Read the entries that follow and give each one again precisely.
─── Dataset records
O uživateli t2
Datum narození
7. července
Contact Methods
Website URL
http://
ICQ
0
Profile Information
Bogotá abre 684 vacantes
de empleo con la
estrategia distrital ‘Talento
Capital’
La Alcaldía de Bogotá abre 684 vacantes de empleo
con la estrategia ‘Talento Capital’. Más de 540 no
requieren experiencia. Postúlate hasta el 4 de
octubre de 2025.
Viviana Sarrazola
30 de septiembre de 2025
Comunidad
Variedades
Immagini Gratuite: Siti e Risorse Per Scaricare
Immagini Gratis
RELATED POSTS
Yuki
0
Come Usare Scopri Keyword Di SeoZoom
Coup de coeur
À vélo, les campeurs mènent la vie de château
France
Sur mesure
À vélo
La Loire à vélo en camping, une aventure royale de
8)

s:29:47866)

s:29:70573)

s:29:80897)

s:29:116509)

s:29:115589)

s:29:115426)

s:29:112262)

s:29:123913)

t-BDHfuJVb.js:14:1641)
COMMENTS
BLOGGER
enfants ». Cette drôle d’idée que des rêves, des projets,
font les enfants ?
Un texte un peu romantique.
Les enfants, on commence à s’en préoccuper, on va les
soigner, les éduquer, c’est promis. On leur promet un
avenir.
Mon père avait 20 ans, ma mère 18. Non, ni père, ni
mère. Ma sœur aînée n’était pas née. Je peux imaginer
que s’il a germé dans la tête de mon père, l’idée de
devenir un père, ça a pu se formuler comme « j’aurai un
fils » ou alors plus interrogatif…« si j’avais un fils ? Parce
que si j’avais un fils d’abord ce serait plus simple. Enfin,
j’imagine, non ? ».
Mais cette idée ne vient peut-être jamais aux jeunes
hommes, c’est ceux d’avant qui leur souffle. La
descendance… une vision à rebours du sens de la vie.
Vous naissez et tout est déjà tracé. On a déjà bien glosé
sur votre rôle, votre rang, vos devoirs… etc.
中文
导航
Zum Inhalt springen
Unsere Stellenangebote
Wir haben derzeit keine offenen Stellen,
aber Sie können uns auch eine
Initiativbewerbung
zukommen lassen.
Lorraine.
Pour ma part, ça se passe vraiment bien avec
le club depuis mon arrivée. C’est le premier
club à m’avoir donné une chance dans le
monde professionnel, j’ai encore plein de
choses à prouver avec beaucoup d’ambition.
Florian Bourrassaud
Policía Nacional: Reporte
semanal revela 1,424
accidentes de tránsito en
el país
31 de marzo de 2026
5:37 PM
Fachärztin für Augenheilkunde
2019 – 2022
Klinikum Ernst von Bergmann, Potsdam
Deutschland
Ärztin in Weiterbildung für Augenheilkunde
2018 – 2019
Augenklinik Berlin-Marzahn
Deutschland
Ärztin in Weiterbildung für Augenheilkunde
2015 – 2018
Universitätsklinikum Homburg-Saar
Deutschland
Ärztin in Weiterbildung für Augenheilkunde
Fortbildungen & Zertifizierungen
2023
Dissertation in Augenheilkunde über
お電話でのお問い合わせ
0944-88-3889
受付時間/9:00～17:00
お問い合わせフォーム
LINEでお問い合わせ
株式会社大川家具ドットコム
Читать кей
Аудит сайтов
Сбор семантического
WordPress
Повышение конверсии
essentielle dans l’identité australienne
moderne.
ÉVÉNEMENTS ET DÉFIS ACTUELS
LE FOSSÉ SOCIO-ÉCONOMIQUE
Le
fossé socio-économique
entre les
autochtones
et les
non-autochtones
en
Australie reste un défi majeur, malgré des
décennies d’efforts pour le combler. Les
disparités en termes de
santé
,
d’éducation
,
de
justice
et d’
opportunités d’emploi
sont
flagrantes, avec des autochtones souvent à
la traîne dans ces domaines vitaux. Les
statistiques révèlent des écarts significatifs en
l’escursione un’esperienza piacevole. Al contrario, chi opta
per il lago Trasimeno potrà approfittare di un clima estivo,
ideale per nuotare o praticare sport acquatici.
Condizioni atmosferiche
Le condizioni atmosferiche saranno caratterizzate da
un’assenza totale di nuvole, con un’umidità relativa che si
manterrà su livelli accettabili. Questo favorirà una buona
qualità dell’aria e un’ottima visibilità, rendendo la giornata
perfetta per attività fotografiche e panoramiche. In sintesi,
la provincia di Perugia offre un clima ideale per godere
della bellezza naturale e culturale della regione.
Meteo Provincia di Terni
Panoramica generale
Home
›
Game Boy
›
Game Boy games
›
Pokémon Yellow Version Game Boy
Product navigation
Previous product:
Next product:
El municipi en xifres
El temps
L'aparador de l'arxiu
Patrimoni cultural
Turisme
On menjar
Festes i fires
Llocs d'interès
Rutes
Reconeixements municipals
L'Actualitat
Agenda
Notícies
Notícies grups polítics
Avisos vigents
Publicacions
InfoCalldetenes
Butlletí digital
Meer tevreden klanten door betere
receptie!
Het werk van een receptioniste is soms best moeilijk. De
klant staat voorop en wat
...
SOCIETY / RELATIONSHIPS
──────
Result of the exercise:
O uživateli t2
Datum narození
7. července
Contact Methods
Website URL
http://
ICQ
0
Profile Information
Bogotá abre 684 vacantes
de empleo con la
estrategia distrital ‘Talento
Capital’
La Alcaldía de Bogotá abre 684 vacantes de empleo
con la estrategia ‘Talento Capital’. Más de 540 no
requieren experiencia. Postúlate hasta el 4 de
octubre de 2025.
Viviana Sarrazola
30 de septiembre de 2025
Comunidad
Variedades
Immagini Gratuite: Siti e Risorse Per Scaricare
Immagini Gratis
RELATED POSTS
Yuki
0
Come Usare Scopri Keyword Di SeoZoom
Coup de coeur
À vélo, les campeurs mènent la vie de château
France
Sur mesure
À vélo
La Loire à vélo en camping, une aventure royale de
8)

s:29:47866)

s:29:70573)

s:29:80897)

s:29:116509)

s:29:115589)

s:29:115426)

s:29:112262)

s:29:123913)

t-BDHfuJVb.js:14:1641)
COMMENTS
BLOGGER
enfants ». Cette drôle d’idée que des rêves, des projets,
font les enfants ?
Un texte un peu romantique.
Les enfants, on commence à s’en préoccuper, on va les
soigner, les éduquer, c’est promis. On leur promet un
avenir.
Mon père avait 20 ans, ma mère 18. Non, ni père, ni
mère. Ma sœur aînée n’était pas née. Je peux imaginer
que s’il a germé dans la tête de mon père, l’idée de
devenir un père, ça a pu se formuler comme « j’aurai un
fils » ou alors plus interrogatif…« si j’avais un fils ? Parce
que si j’avais un fils d’abord ce serait plus simple. Enfin,
j’imagine, non ? ».
Mais cette idée ne vient peut-être jamais aux jeunes
hommes, c’est ceux d’avant qui leur souffle. La
descendance… une vision à rebours du sens de la vie.
Vous naissez et tout est déjà tracé. On a déjà bien glosé
sur votre rôle, votre rang, vos devoirs… etc.
中文
导航
Zum Inhalt springen
Unsere Stellenangebote
Wir haben derzeit keine offenen Stellen,
aber Sie können uns auch eine
Initiativbewerbung
zukommen lassen.
Lorraine.
Pour ma part, ça se passe vraiment bien avec
le club depuis mon arrivée. C’est le premier
club à m’avoir donné une chance dans le
monde professionnel, j’ai encore plein de
choses à prouver avec beaucoup d’ambition.
Florian Bourrassaud
Policía Nacional: Reporte
semanal revela 1,424
accidentes de tránsito en
el país
31 de marzo de 2026
5:37 PM
Fachärztin für Augenheilkunde
2019 – 2022
Klinikum Ernst von Bergmann, Potsdam
Deutschland
Ärztin in Weiterbildung für Augenheilkunde
2018 – 2019
Augenklinik Berlin-Marzahn
Deutschland
Ärztin in Weiterbildung für Augenheilkunde
2015 – 2018
Universitätsklinikum Homburg-Saar
Deutschland
Ärztin in Weiterbildung für Augenheilkunde
Fortbildungen & Zertifizierungen
2023
Dissertation in Augenheilkunde über
お電話でのお問い合わせ
0944-88-3889
受付時間/9:00～17:00
お問い合わせフォーム
LINEでお問い合わせ
株式会社大川家具ドットコム
Читать кей
Аудит сайтов
Сбор семантического
WordPress
Повышение конверсии
essentielle dans l’identité australienne
moderne.
ÉVÉNEMENTS ET DÉFIS ACTUELS
LE FOSSÉ SOCIO-ÉCONOMIQUE
Le
fossé socio-économique
entre les
autochtones
et les
non-autochtones
en
Australie reste un défi majeur, malgré des
décennies d’efforts pour le combler. Les
disparités en termes de
santé
,
d’éducation
,
de
justice
et d’
opportunités d’emploi
sont
flagrantes, avec des autochtones souvent à
la traîne dans ces domaines vitaux. Les
statistiques révèlent des écarts significatifs en
l’escursione un’esperienza piacevole. Al contrario, chi opta
per il lago Trasimeno potrà approfittare di un clima estivo,
ideale per nuotare o praticare sport acquatici.
Condizioni atmosferiche
Le condizioni atmosferiche saranno caratterizzate da
un’assenza totale di nuvole, con un’umidità relativa che si
manterrà su livelli accettabili. Questo favorirà una buona
qualità dell’aria e un’ottima visibilità, rendendo la giornata
perfetta per attività fotografiche e panoramiche. In sintesi,
la provincia di Perugia offre un clima ideale per godere
della bellezza naturale e culturale della regione.
Meteo Provincia di Terni
Panoramica generale
Home
›
Game Boy
›
Game Boy games
›
Pokémon Yellow Version Game Boy
Product navigation
Previous product:
Next product:
El municipi en xifres
El temps
L'aparador de l'arxiu
Patrimoni cultural
Turisme
On menjar
Festes i fires
Llocs d'interès
Rutes
Reconeixements municipals
L'Actualitat
Agenda
Notícies
Notícies grups polítics
Avisos vigents
Publicacions
InfoCalldetenes
Butlletí digital
Meer tevreden klanten door betere
receptie!
Het werk van een receptioniste is soms best moeilijk. De
klant staat voorop en wat
...
SOCIETY / RELATIONSHIPS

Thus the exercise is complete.